Is there a way to compute the intergral of a bijection by using its symetry?
Meaning is there a way to proove ( maybe by a substitution) that
$$\int_0^2 e^x dx = \int_1^{l} \ln(x)dx$$
(i m not sur about the bounds of the integral... that's why i ve written $l$, I can't find the upper bound)
and then to generalize this idea for any bijection. Especially I was thinking about $ \frac{1}{x} $ which we can't compute the integral on $\mathbb{R}^+$ but nevertheless we have :
$$\int_0^1 \frac{1}{x} dx = \int_1^{\infty} \frac{1}{x} dx$$
thank you :)
Perhaps the following result is what you are after.
If $f$ is a bijective function with continuous derivative on the interval $[a,b]$, then $$\int_a^b f(x) \, dx + \int_{f(a)}^{f(b)} f^{-1} (x) \, dx = b f(b) - a f(a).\tag1$$ Here $f^{-1}$ denotes the inverse of $f$.

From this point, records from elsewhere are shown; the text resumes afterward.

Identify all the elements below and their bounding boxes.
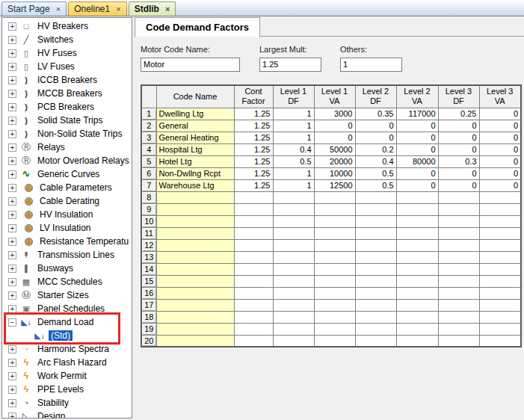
sidebar-item-stability[interactable]: Stability [2, 396, 132, 410]
value-cell[interactable] [355, 251, 396, 263]
value-cell[interactable] [273, 311, 314, 323]
value-cell[interactable] [234, 275, 273, 287]
code-name-cell[interactable] [156, 299, 234, 311]
value-cell[interactable]: 0.25 [438, 108, 479, 120]
value-cell[interactable]: 0 [479, 108, 521, 120]
value-cell[interactable] [314, 287, 355, 299]
value-cell[interactable] [355, 203, 396, 215]
value-cell[interactable] [479, 251, 521, 263]
value-cell[interactable] [273, 251, 314, 263]
value-cell[interactable] [273, 191, 314, 203]
row-number[interactable]: 20 [141, 335, 156, 347]
expand-icon[interactable] [8, 345, 16, 353]
row-number[interactable]: 14 [141, 263, 156, 275]
value-cell[interactable] [314, 323, 355, 335]
value-cell[interactable]: 0 [438, 179, 479, 191]
value-cell[interactable]: 0.5 [355, 179, 396, 191]
value-cell[interactable] [479, 191, 521, 203]
code-name-cell[interactable] [156, 227, 234, 239]
value-cell[interactable] [273, 335, 314, 347]
value-cell[interactable] [355, 239, 396, 251]
value-cell[interactable]: 1.25 [234, 120, 273, 132]
code-name-cell[interactable] [156, 335, 234, 347]
value-cell[interactable]: 0.35 [355, 108, 396, 120]
value-cell[interactable]: 12500 [314, 179, 355, 191]
sidebar-item-pcb-breakers[interactable]: PCB Breakers [2, 100, 132, 114]
expand-icon[interactable] [8, 197, 16, 206]
value-cell[interactable]: 0 [314, 132, 355, 143]
value-cell[interactable]: 0 [396, 143, 438, 155]
value-cell[interactable] [396, 239, 438, 251]
sidebar-item-starter-sizes[interactable]: Starter Sizes [2, 288, 132, 302]
value-cell[interactable] [396, 275, 438, 287]
sidebar-item-solid-state-trips[interactable]: Solid State Trips [2, 114, 132, 127]
sidebar-item-arc-flash-hazard[interactable]: Arc Flash Hazard [2, 356, 132, 369]
expand-icon[interactable] [8, 143, 16, 152]
expand-icon[interactable] [8, 103, 16, 111]
row-number[interactable]: 9 [141, 203, 156, 215]
collapse-icon[interactable] [8, 318, 16, 327]
value-cell[interactable]: 1.25 [234, 132, 273, 143]
value-cell[interactable] [438, 251, 479, 263]
expand-icon[interactable] [8, 170, 16, 179]
value-cell[interactable] [314, 227, 355, 239]
row-number[interactable]: 7 [141, 179, 156, 191]
value-cell[interactable] [479, 263, 521, 275]
code-name-cell[interactable] [156, 251, 234, 263]
value-cell[interactable]: 0 [479, 120, 521, 132]
row-number[interactable]: 5 [141, 155, 156, 167]
value-cell[interactable] [479, 299, 521, 311]
value-cell[interactable]: 0.5 [273, 155, 314, 167]
value-cell[interactable] [273, 203, 314, 215]
value-cell[interactable] [438, 311, 479, 323]
value-cell[interactable] [355, 323, 396, 335]
sidebar-item-hv-fuses[interactable]: HV Fuses [2, 46, 132, 60]
row-number[interactable]: 15 [141, 275, 156, 287]
value-cell[interactable]: 0 [479, 155, 521, 167]
value-cell[interactable] [234, 215, 273, 227]
value-cell[interactable] [314, 191, 355, 203]
value-cell[interactable]: 1 [273, 179, 314, 191]
value-cell[interactable]: 3000 [314, 108, 355, 120]
others-input[interactable] [340, 58, 402, 72]
value-cell[interactable]: 0.4 [273, 143, 314, 155]
value-cell[interactable] [234, 323, 273, 335]
value-cell[interactable]: 0 [396, 167, 438, 179]
value-cell[interactable] [355, 227, 396, 239]
value-cell[interactable] [234, 263, 273, 275]
value-cell[interactable]: 0 [479, 167, 521, 179]
value-cell[interactable] [479, 335, 521, 347]
value-cell[interactable] [355, 275, 396, 287]
value-cell[interactable] [234, 311, 273, 323]
row-number[interactable]: 13 [141, 251, 156, 263]
value-cell[interactable] [438, 287, 479, 299]
value-cell[interactable] [396, 311, 438, 323]
expand-icon[interactable] [8, 413, 16, 419]
code-name-cell[interactable] [156, 203, 234, 215]
value-cell[interactable] [314, 299, 355, 311]
value-cell[interactable] [438, 323, 479, 335]
code-name-cell[interactable]: General Heating [156, 132, 234, 143]
sidebar-item-design[interactable]: Design [2, 410, 132, 419]
tab-code-demand-factors[interactable]: Code Demand Factors [135, 17, 260, 37]
expand-icon[interactable] [8, 399, 16, 407]
value-cell[interactable]: 0 [396, 132, 438, 143]
sidebar-item-generic-curves[interactable]: Generic Curves [2, 167, 132, 181]
value-cell[interactable]: 0 [438, 143, 479, 155]
sidebar-item-transmission-lines[interactable]: Transmission Lines [2, 248, 132, 262]
value-cell[interactable] [273, 275, 314, 287]
value-cell[interactable]: 0.5 [355, 167, 396, 179]
sidebar-item-harmonic-spectra[interactable]: Harmonic Spectra [2, 342, 132, 356]
value-cell[interactable] [396, 215, 438, 227]
sidebar-item-cable-derating[interactable]: Cable Derating [2, 194, 132, 208]
expand-icon[interactable] [8, 359, 16, 367]
code-name-cell[interactable]: Non-Dwllng Rcpt [156, 167, 234, 179]
value-cell[interactable]: 1.25 [234, 167, 273, 179]
code-name-cell[interactable] [156, 323, 234, 335]
value-cell[interactable]: 1 [273, 132, 314, 143]
expand-icon[interactable] [8, 278, 16, 286]
code-name-cell[interactable] [156, 239, 234, 251]
expand-icon[interactable] [8, 224, 16, 232]
row-number[interactable]: 6 [141, 167, 156, 179]
value-cell[interactable]: 1.25 [234, 155, 273, 167]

For the case of your first example, setting $f(x) = \ln x$ with $a = 1, b = e^2$, as $f^{-1} (x) = e^x$ application of (1) gives $$\int_1^{e^2} \ln x \, dx + \int_0^2 e^x \, dx = e^2 \cdot \ln (e^2) - 1 \cdot \ln (1),$$ or $$\int_1^{e^2} \ln x \, dx = 2e^2 - \int_0^2 e^x \, dx.$$